-- SUPPLIED DATA follows --

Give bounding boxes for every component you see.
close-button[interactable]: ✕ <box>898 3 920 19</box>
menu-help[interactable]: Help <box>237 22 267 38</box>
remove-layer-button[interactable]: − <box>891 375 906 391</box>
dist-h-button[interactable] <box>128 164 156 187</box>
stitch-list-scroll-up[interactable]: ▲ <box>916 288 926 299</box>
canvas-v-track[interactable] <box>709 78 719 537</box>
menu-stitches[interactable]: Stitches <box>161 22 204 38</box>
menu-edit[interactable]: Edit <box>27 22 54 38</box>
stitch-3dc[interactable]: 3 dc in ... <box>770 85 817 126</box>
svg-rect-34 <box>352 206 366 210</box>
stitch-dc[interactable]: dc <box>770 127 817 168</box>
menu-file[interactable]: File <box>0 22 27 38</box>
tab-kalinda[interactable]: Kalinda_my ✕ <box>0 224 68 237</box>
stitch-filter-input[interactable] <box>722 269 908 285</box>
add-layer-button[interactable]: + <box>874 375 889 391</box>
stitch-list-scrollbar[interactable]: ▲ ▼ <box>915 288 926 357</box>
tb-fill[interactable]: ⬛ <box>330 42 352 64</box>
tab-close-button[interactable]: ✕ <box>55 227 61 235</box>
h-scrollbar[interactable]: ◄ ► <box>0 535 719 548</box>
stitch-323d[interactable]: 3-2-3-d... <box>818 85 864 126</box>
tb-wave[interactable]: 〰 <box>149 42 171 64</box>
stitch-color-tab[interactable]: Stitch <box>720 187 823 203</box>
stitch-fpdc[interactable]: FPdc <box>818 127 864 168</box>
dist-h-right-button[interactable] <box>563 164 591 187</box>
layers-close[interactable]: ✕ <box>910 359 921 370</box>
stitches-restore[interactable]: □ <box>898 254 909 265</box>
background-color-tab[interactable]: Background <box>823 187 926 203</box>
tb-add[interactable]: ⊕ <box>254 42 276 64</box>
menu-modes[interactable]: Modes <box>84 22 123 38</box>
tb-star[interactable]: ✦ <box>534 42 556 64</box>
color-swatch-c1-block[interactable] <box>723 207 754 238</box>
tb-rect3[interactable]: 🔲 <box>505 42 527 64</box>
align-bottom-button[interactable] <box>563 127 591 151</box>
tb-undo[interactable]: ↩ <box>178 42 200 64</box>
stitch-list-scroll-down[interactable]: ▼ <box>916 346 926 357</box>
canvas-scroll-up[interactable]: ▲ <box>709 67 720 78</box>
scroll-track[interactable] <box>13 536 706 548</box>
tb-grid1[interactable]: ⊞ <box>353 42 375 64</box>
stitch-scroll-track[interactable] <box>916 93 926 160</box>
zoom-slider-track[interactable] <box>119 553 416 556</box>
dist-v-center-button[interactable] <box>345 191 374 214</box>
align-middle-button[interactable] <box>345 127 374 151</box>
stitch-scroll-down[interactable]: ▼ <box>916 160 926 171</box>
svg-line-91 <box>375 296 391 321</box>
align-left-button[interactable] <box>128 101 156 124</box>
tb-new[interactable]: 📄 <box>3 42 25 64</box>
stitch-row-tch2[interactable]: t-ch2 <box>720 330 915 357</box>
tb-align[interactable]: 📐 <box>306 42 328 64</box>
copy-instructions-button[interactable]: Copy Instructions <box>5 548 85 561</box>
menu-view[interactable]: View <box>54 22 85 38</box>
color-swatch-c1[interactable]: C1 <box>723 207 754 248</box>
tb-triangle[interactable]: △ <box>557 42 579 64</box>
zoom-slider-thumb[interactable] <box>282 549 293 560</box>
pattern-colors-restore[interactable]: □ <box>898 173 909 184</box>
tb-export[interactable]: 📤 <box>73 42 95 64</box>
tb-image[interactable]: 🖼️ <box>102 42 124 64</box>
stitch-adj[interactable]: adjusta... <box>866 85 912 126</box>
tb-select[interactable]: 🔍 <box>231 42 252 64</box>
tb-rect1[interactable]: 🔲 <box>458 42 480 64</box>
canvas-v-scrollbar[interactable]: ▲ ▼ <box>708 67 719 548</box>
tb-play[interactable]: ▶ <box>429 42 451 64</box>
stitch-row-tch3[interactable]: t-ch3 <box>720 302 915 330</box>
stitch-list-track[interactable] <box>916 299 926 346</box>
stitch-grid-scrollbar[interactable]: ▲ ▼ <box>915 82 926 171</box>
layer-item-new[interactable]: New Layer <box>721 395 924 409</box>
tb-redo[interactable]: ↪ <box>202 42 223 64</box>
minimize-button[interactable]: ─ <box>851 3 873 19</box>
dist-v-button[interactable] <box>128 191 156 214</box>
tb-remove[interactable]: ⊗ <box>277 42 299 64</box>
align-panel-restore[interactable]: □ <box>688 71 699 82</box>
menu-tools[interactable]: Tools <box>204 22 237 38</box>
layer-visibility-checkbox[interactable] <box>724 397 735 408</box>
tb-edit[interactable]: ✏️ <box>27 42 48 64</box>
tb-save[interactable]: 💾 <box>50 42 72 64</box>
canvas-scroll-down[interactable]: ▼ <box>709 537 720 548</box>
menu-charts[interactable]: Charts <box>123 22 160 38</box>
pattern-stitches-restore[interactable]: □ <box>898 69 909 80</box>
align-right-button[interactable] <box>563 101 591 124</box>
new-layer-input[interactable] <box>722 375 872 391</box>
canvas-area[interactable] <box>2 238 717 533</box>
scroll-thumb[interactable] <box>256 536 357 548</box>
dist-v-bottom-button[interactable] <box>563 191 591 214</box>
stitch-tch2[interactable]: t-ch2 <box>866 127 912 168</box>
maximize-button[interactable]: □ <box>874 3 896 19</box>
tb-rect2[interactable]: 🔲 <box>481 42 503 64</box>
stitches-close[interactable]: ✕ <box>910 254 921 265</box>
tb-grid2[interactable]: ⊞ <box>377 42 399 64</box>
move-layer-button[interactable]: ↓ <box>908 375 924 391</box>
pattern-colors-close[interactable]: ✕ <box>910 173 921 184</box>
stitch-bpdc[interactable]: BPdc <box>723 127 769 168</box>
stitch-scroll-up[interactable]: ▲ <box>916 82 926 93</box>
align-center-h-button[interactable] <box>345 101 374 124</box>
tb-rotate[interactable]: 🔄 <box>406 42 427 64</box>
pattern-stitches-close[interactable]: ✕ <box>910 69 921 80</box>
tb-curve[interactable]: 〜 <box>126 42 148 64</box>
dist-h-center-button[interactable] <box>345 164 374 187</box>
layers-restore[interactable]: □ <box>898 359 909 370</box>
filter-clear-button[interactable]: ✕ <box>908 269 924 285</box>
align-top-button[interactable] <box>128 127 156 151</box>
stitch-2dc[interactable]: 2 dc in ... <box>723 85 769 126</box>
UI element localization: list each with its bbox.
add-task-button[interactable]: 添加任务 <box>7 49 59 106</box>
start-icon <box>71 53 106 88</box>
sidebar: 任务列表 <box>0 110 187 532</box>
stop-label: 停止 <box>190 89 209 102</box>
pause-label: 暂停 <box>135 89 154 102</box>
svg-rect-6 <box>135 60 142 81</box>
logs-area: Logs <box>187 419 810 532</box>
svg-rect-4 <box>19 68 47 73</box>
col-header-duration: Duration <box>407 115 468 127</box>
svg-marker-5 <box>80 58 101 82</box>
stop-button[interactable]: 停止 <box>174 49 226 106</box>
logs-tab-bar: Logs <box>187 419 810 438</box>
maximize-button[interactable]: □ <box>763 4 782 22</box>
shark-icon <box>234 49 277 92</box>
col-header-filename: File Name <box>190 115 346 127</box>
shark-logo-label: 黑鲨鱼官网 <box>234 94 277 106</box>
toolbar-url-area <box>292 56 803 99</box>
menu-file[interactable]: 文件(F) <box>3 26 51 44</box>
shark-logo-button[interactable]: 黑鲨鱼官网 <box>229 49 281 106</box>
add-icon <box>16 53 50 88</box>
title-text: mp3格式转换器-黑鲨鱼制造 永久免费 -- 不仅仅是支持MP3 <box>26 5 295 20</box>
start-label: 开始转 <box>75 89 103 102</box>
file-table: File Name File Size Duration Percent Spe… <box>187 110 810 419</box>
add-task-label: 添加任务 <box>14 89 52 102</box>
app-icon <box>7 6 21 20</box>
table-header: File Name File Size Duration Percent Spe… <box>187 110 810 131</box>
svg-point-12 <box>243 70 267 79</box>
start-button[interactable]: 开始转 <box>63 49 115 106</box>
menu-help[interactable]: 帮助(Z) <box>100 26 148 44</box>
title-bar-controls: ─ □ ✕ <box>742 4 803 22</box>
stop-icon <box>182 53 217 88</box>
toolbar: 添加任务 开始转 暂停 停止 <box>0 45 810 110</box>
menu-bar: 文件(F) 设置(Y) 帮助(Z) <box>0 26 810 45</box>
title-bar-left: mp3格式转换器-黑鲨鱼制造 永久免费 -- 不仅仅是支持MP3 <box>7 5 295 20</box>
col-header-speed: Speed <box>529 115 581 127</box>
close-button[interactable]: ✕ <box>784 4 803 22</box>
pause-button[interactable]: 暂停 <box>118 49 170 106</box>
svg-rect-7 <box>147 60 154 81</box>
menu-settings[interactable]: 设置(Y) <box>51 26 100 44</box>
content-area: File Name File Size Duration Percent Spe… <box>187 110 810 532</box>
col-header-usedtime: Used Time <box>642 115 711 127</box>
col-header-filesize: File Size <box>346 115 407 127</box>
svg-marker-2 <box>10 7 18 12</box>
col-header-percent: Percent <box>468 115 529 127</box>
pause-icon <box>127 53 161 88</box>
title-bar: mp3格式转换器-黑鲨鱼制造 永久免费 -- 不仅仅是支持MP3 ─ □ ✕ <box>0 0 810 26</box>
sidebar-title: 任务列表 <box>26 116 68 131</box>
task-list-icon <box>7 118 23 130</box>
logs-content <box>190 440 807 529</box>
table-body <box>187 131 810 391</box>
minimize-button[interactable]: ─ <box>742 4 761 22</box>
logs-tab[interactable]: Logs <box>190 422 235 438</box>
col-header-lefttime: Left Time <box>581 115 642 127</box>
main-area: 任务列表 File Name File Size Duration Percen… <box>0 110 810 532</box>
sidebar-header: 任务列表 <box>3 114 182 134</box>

-- SUPPLIED DATA concluded --

*PROBLEM*:
In the records above, find each line that mentions the word "marker", and copy it.

*WRITTEN SOLUTION*:
svg-marker-5 <box>80 58 101 82</box>
svg-marker-2 <box>10 7 18 12</box>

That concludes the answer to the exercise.